"New Codable" prototype available for feedback

(Apologies for the re-post. We thought it best to create a new topic for increased visibility since some might not be following the original thread.)

Hello again Swift Community!

Here we are, almost a full year after my “future of serialization & deserialization APIs” post. I’ve spent a lot of time since then working to make this into a reality, and I’m happy to announce that I have something concrete for you to try out!

Please take a look at GitHub - swiftlang/swift-foundation at experimental/new-codable · GitHub ! You’ll find therein the core components of this design exposed in a new target temporarily called NewCodable:

  • CommonEncodable and CommonDecodable protocols. These are the format-agnostic protocols that are the closest relatives to Encodable and Decodable, but are designed in such a way that avoids many of the performance limitations of the latter.

  • CommonEncoder and CommonDecoder protocols. Similarly, these are format-agnostic protocols for encoders and decoders in the same vein as Encoder and Decoder, but with a better design.

  • JSONEncodable and JSONDecodable protocols.
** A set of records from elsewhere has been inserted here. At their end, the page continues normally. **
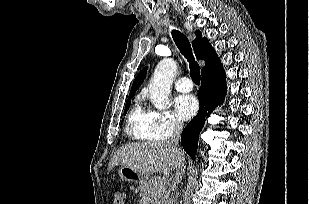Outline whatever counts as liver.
Listing matches in <instances>:
<instances>
[{
  "instance_id": "1",
  "label": "liver",
  "mask_w": 309,
  "mask_h": 204,
  "mask_svg": "<svg viewBox=\"0 0 309 204\" xmlns=\"http://www.w3.org/2000/svg\"><path fill=\"white\" fill-rule=\"evenodd\" d=\"M178 154L167 141L129 143L114 154L109 169L124 165L145 174L176 169Z\"/></svg>"
}]
</instances>
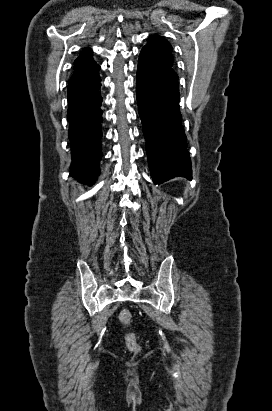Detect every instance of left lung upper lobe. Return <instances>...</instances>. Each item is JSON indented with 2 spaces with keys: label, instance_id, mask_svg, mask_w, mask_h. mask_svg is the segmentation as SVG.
<instances>
[{
  "label": "left lung upper lobe",
  "instance_id": "5c2ea615",
  "mask_svg": "<svg viewBox=\"0 0 272 411\" xmlns=\"http://www.w3.org/2000/svg\"><path fill=\"white\" fill-rule=\"evenodd\" d=\"M143 49L151 52L162 62L174 67V58L172 55V46L162 36L153 35L148 38L147 44Z\"/></svg>",
  "mask_w": 272,
  "mask_h": 411
}]
</instances>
These are shaped similarly to their Common counterparts, but with modifications that are specific to JSON, including certain performance optimizations.
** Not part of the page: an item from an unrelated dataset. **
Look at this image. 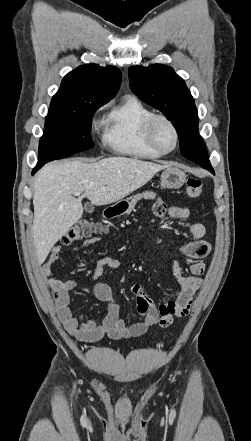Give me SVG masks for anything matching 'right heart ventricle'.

  • JSONDecoderProtocol (naming discrepancy acknowledged, but I can’t name it JSONDecoder!) with concrete implementations JSONParserDecoder and JSONPrimitiveDecoder.

  • JSONDirectEncoder (no protocol here yet, despite room for an alternative JSONElementEncoder to mirror JSONElementDecoder. Will discuss elsewhere.)

  • “Top-level” NewJSONEncoder and NewJSONDecoder (names TBD, since I similarly can’t name them JSONEncoder and JSONDecoder!)

  • JSONElement and other supporting protocols and types.

Please note that swift-foundation is acting as a convenient and temporary holding place for this project. We’ll evolve it on this branch for a while as we iterate on it and refine it. We’ll determine what the final locations for the various pieces will be as we get closer to its productization.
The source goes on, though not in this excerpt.